Task directions: Transcribe the whole listing exactly, but do not carry over its pictures.
Data excerpt Block Start
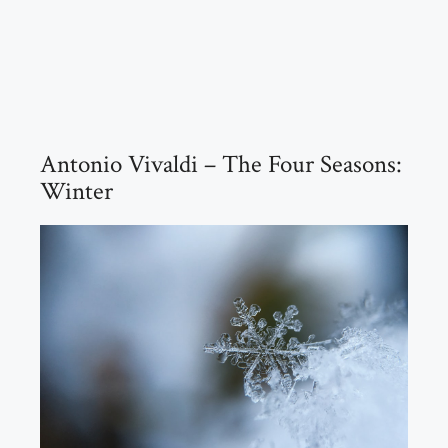
Antonio Vivaldi – The Four Seasons:
Winter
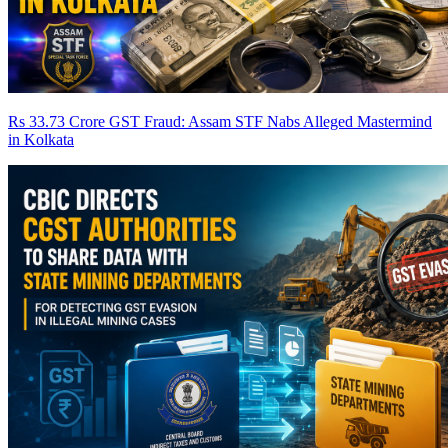
Rs 33.73 Crore GST Fraud: Assam STF Nabs Alleged Mastermind
in Kolkata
Data excerpt Block End
Solution:
Antonio Vivaldi – The Four Seasons:
Winter
Rs 33.73 Crore GST Fraud: Assam STF Nabs Alleged Mastermind
in Kolkata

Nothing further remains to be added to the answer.